▶ What you have to do
Go over the data and copy out each line with "infrastruktur" in it.

━━━━━━━━━━

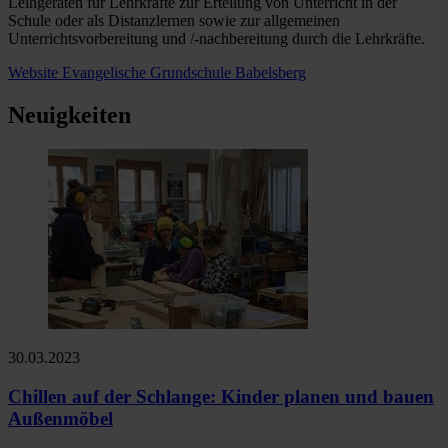
Leihgeräten für Lehrkräfte zur Erteilung von Unterricht in der
Schule oder als Distanzlernen sowie zur allgemeinen
Unterrichtsvorbereitung und /-nachbereitung durch die Lehrkräfte.
Website Evangelische Grundschule Babelsberg
Neuigkeiten
30.03.2023
Chillen auf der Schlange: Kinder planen und bauen
Außenmöbel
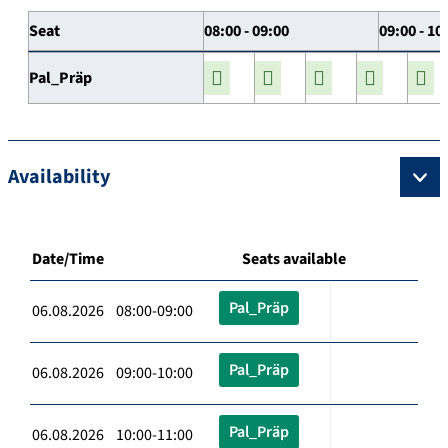
Seat
08:00 - 09:00
09:00 - 10
Pal_Präp
Availability
Date/Time
Seats available
Pal_Präp
06.08.2026 08:00-09:00
Pal_Präp
06.08.2026 09:00-10:00
Pal_Präp
06.08.2026 10:00-11:00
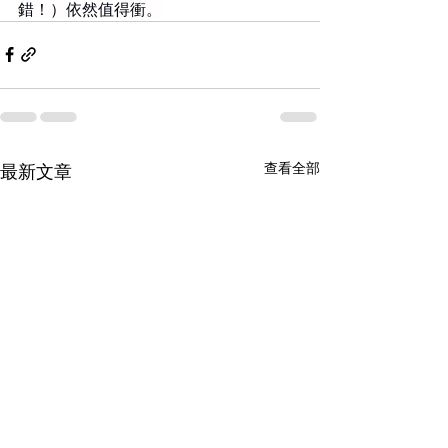
錯！）依然值得衝。
查看全部
最新文章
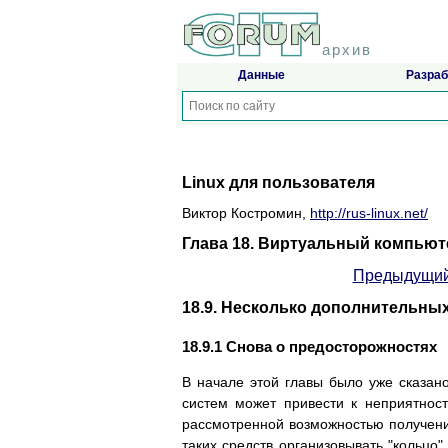
архив
Данные
Разраб
Linux для пользователя
Виктор Костромин,
http://rus-linux.net/
Глава 18. Виртуальный компьют
Предыдущий
18.9. Несколько дополнительны
18.9.1 Снова о предосторожностях
В начале этой главы было уже сказан
систем может привести к неприятнос
рассмотренной возможностью получени
таких средств организовывать "кольцо"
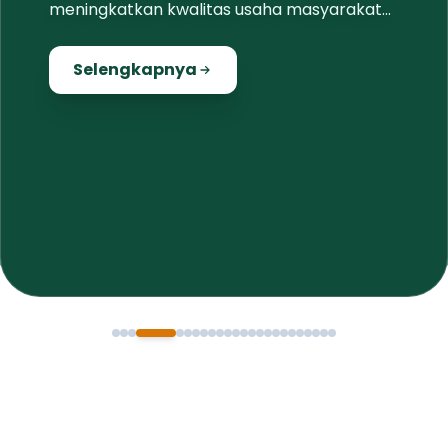
ng di kawasan
Pemeliharaan infrastruktur jalan, drainase
taan untuk
dan infrastruktur pendukung lainnya secara
tas usaha masyarakat
proporsional dan merata di seluruh wilayah
Jembrana
Selengkapnya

━━━━━━━━━━

▶ Written answer
Pemeliharaan infrastruktur jalan, drainase
dan infrastruktur pendukung lainnya secara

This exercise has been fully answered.